The current approach to seasonal and pandemic flu is akin to a game of Whack-a-Mole. Scientists do their best to anticipate the most likely culprits from a constantly evolving cast of viral characters, hoping that their efforts will land effectively in the coming flu season.
Predictions of which influenza strains will be circulating each year are made more than six months before the onset of flu season—and even if projections are accurate, unexpected strains can and do arise, rendering that year’s vaccine minimally effective. The best-case scenario results in delivery of seasonal flu vaccines with an average 30%–60% efficacy—not exactly an inspiring score.
Given what we know about the 1918 pandemic, combined with current knowledge derived from the COVID-19 crisis, it is obvious that vaccine development needs to strategize for broad and enduring efficacy. Knocking out all strains of the targeted virus with one swift strike—a universal vaccine—is the necessary approach.
At EnGen Bio, we believe the development of a universal vaccine for type A flu is in sight. Even prior to the emergence of COVID-19, we have been pursuing a universal immune strategy against type A influenza (the most common and deadly form of seasonal and pandemic flu in both humans and animals), and we have discovered what we believe to be the Achilles’ heel of all type A influenza viruses. It potentially offers broad immunity against 100% of flu pandemics, 100% of animal influenzas and 80% of seasonal flu cases.
The idea of a universal flu vaccine is not entirely novel. Several companies and institutions, including Novavax, NIH, J&J and GlaxoSmithKline, are pursuing universal flu vaccine strategies. To date, the most advanced approaches target a specific protein called hemagglutinin (HA). Unfortunately this protein is hypervariable (meaning it rapidly changes when viral strains mutate or re-assort), leaving recipients vulnerable to infection by newly arising strains, which are no longer recognized by the body’s immune system. They have homed in on a stem segment of the HA protein that, while less variable, is still prone to mutation, and the implications are obvious from an evolutionary biology standpoint: Variation opens the door for evolution. And from a drug efficacy standpoint, that means new formulations of the vaccine will always be required, thereby also foiling any hopes for herd immunity.
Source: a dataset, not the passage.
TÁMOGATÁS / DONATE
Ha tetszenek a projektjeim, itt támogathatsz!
Other companies (for example, EpiVax and BiondVax) have attempted to develop subunit vaccines made up of several well-conserved flu components, in hopes of inducing both arms of the immune system, the “innate” and the “adaptive.” In its simplest conception, the innate immune system is our body’s front line of attack against invading pathogens, while the adaptive immune system comprises the immune cells and molecules that have learned to identify and attack specific pathogens. So far, these other strategies do not meet the criteria for universality, as they target a mix of influenza proteins that vary from strain to strain, and fail to elicit both innate and adaptive immune responses. The most advanced of these solutions, from BiondVax, just failed phase 3 clinical trials, proving to be safe but ineffective at reducing flu illness and severity.
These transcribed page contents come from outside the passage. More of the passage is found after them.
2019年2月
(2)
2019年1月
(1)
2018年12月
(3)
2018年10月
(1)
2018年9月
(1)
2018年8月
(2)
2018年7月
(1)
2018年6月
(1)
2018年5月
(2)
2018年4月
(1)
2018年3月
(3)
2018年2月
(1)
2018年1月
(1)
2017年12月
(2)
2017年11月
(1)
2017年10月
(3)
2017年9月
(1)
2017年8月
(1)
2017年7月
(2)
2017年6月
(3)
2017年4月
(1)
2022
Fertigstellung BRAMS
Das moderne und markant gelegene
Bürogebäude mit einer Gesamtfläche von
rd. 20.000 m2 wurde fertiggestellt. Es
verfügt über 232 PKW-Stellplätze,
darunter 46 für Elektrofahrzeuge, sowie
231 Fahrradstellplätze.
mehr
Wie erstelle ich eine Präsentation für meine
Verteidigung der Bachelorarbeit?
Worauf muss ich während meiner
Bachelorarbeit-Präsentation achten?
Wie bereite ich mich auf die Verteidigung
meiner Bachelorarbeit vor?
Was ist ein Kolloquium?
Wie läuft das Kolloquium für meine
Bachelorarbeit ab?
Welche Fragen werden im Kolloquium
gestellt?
Our research points to an abundant, viral protein region called an “epitope,” which, because of its context within the viral genome, likely cannot mutate significantly without destroying viral viability. As strong evidence of this, looking all the way back to the 1918 Spanish flu virus, sequence variants at only four non-essential positions within the epitope can be found among the tens of thousands of M1 sequences contained in the NCBI database. The epitope is displayed on the surface of the virus, leaving it exposed to the body’s defenses. When a particular antibody specificity is bound to any of these known variants of the epitope, the viruses are inactivated, rendering them incapable of causing illness. Therefore, it should function universally for type A strains, including all flu pandemics.
This exposed epitope is not particularly immunogenic in the context of the whole virus. However, when one of the epitope variants is used in isolation as an immunogen in a test vaccine, it produces serum from the test animals rich in neutralizing antibodies, equally effective against all four positional variants.
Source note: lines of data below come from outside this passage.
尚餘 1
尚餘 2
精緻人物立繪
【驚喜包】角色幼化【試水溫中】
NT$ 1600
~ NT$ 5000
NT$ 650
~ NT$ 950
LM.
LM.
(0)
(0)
If you picture HA-based vaccines being focused on finding one solution for thousands of problems, our discovery reduces the equation to only four variables, which greatly decreases the complexity of the problem we are trying to solve. Rather than hoping to find one key that opens thousands of doors, we need only one universal key that works on four doors.
Our data suggests that a vaccine based on this discovery could offer long-term efficacy, which means that patients could see lasting results from one or two injections—with possible lifetime immunity—eliminating the need for production and distribution of seasonal vaccines.
We have learned from COVID-19 that, once a pandemic hits, it is already too late to identify, manufacture and distribute a solution. A universal vaccine for influenza could be administered prior to need, potentially issued alongside standard childhood vaccinations such as measles/mumps/rubella and varicella. And a shelf-stable delivery method would enable safe storage and distribution worldwide. Even if protection is not as long as we anticipate, and more frequent boosters are required, there will be no failed predictions by WHO on strain selection for that year. There will also be no flu vaccine shortages, because the vaccine can be produced well in advance for each season.
We at EnGen Bio believe the aim should not simply be to develop the next vaccine, but to create a future where type A influenza has become a thing of the past.